▸ DIRECTIONS
Could you state how many lines of the material hold "PROYU"? Include nothing beyond the number.

▸ GIVEN INFORMATION
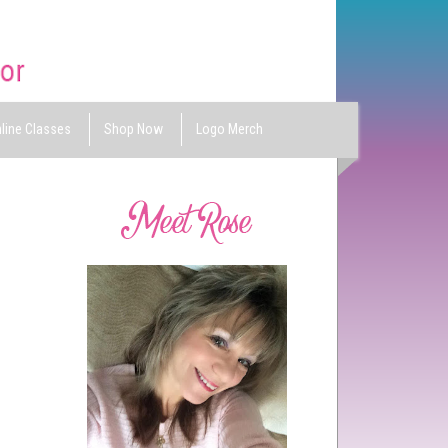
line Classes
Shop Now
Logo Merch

* * *

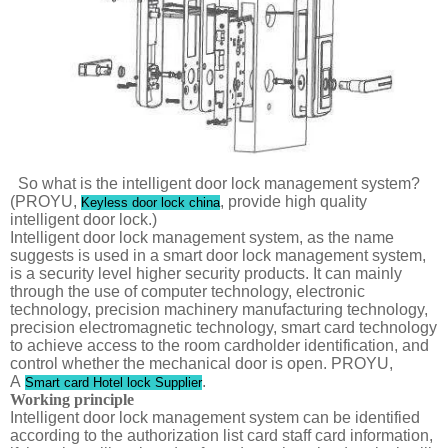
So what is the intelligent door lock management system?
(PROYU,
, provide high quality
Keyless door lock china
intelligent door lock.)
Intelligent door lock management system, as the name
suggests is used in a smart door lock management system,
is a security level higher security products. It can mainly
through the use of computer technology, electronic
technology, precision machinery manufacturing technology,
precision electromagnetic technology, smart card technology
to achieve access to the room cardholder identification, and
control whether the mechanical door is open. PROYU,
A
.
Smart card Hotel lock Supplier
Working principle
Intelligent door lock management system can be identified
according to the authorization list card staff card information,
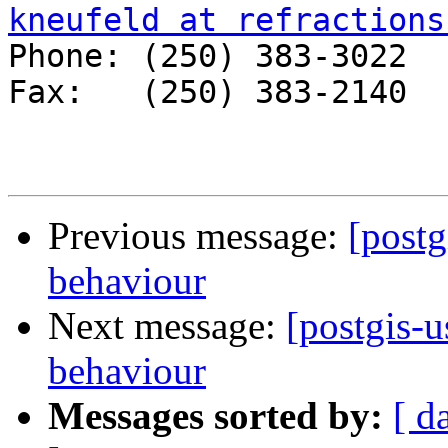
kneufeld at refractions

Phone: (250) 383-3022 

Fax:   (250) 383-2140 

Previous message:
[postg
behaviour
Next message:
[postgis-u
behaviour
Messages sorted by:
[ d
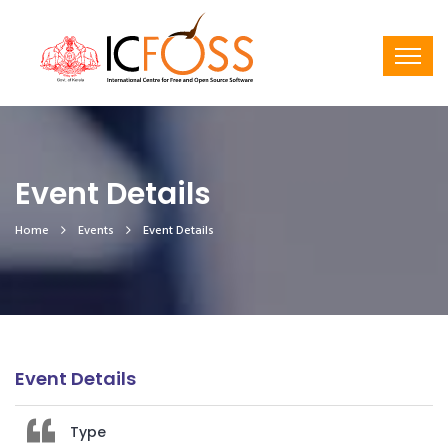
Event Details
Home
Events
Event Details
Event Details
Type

▸ SOLUTION TO THE PROBLEM
2